_Work task_
Leaving out every picture, quote the data below exactly as it appears.

_Information provided_
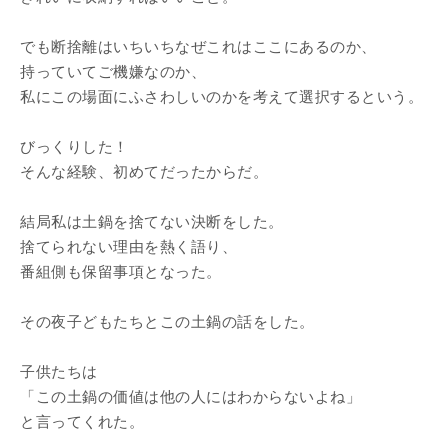
でも断捨離はいちいちなぜこれはここにあるのか、
持っていてご機嫌なのか、
私にこの場面にふさわしいのかを考えて選択するという。
びっくりした！
そんな経験、初めてだったからだ。
結局私は土鍋を捨てない決断をした。
捨てられない理由を熱く語り、
番組側も保留事項となった。
その夜子どもたちとこの土鍋の話をした。
子供たちは
「この土鍋の価値は他の人にはわからないよね」
と言ってくれた。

_Solution to this problem_
でも断捨離はいちいちなぜこれはここにあるのか、
持っていてご機嫌なのか、
私にこの場面にふさわしいのかを考えて選択するという。
びっくりした！
そんな経験、初めてだったからだ。
結局私は土鍋を捨てない決断をした。
捨てられない理由を熱く語り、
番組側も保留事項となった。
その夜子どもたちとこの土鍋の話をした。
子供たちは
「この土鍋の価値は他の人にはわからないよね」
と言ってくれた。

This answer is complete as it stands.